Nonfiction Essay: A Personal Narrative of My Experience during SBE Phase 3
Looking at the 30-second video of children in white school uniform across the screen, I could only cast a small smile as I reminisced the moments during my third phase of School Based Experience (SBE) week as a teacher trainee in a rural school somewhere situated in the land near the tip of Borneo. Up until this day, I could still remember it very clearly. That one particular moment. Closing my eyes, I found myself standing in front of class 2 Waja again.
"You can do it, right?" The person before me questioned again. It was the vice principal of the school. For a while, I just stayed quiet and looked straight at the small-sized person in disbelief. I was the relief teacher in 2 Waja when suddenly the person barged into the classroom to assign me as substitute teacher in another classes. During that time, I was already in my eighth class, substituting absent teachers one after another without taking a break. As I stared the person in front of me, I wanted to shout NO! but such impertinent behaviour would definitely get me into trouble.

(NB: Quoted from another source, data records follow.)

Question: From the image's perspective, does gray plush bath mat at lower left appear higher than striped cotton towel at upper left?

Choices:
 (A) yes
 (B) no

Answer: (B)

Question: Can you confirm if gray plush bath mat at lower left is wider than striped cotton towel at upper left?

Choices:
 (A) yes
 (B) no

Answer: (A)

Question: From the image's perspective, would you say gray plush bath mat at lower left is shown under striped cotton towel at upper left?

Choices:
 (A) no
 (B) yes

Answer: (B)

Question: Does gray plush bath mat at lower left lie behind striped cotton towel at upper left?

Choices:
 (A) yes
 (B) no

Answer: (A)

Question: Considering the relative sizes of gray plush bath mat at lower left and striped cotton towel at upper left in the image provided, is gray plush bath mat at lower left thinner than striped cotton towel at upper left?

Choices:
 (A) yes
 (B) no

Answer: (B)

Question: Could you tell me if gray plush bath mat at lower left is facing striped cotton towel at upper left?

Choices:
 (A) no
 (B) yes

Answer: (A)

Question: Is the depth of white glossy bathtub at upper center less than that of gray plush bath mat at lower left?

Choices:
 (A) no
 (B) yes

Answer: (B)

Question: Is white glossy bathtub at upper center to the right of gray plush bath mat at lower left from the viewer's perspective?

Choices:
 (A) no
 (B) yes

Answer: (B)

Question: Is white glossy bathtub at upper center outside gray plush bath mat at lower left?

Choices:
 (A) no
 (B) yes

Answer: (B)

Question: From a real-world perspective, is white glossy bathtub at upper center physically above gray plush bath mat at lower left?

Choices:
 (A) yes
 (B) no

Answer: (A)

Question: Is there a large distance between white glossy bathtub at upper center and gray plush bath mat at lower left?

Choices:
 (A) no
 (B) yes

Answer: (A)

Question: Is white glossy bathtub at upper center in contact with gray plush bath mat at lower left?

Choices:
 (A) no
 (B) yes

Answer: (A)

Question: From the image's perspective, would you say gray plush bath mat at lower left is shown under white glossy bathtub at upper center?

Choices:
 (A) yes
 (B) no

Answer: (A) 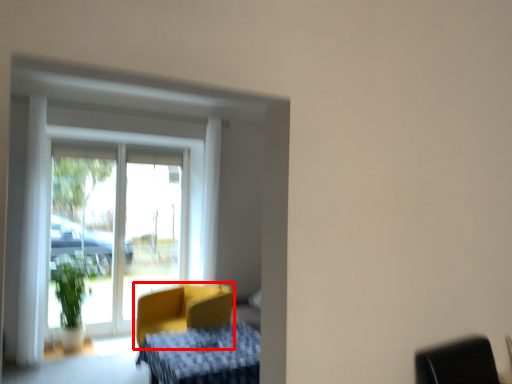 Question: Considering the relative positions of chair (annotated by the red box) and furniture in the image provided, where is chair (annotated by the red box) located with respect to the staircase?

Choices:
 (A) right
 (B) left

Answer: (B) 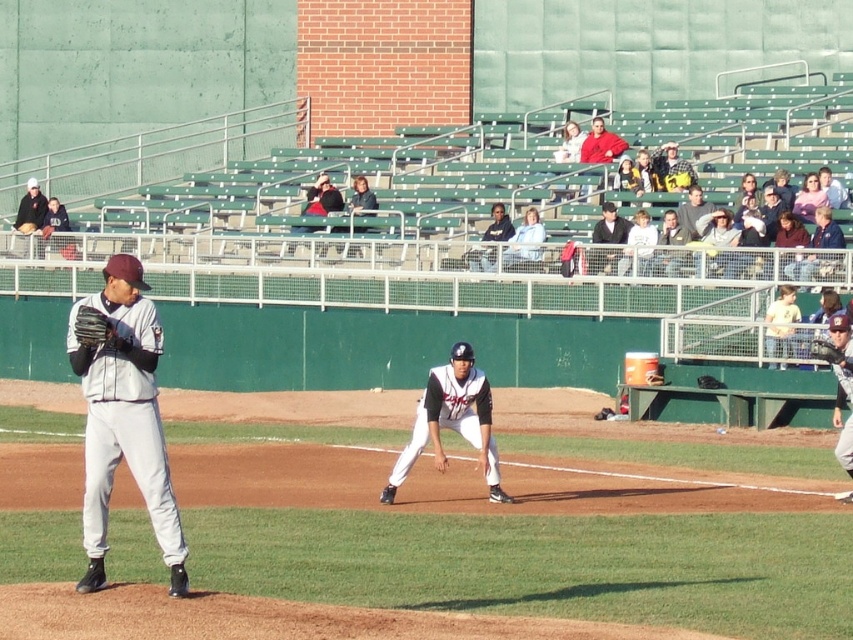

Upon hearing the news, my head spun while my feet throbbed painfully after standing for hours. Feeling reluctant and annoyed, I could only nod my head weakly while silently cursing in my mind. The person then left with a satisfied grin. I sighed as I felt the day seemed longer than usual. I mentally prayed to God for the day to come to an end.
But, as if the children in 2 Waja could sense my distress, one of them approached to me. "Are you okay, teacher?" A little boy asked me with a serious and concerned look on his face. "Should we sing and dance, teacher?" Another girl with lovely pigtails asked. Looking at the children around me, somehow their presence instantly washed away the unpleasant feelings inside. It was fascinating to witness that these children still had the energy to laugh, sing and dance when actually they themselves had to get up early and stuck in the school for hours in such a young age. I smiled to the fact that I was being comforted by these little ones. It was tiring indeed to be constantly in and out from one class to another without resting, but my heart swelled with happiness at the smiles of the children as they jumped around in excitement seeing me entering their class. As time went by, the person would still give new and unpredictable orders every day but from this experience, I think I kind of grew up a little bit. I learn that sometimes you just have to take a deep breath, accept things the way they are and move forward. In other words, suck it up and deal with it!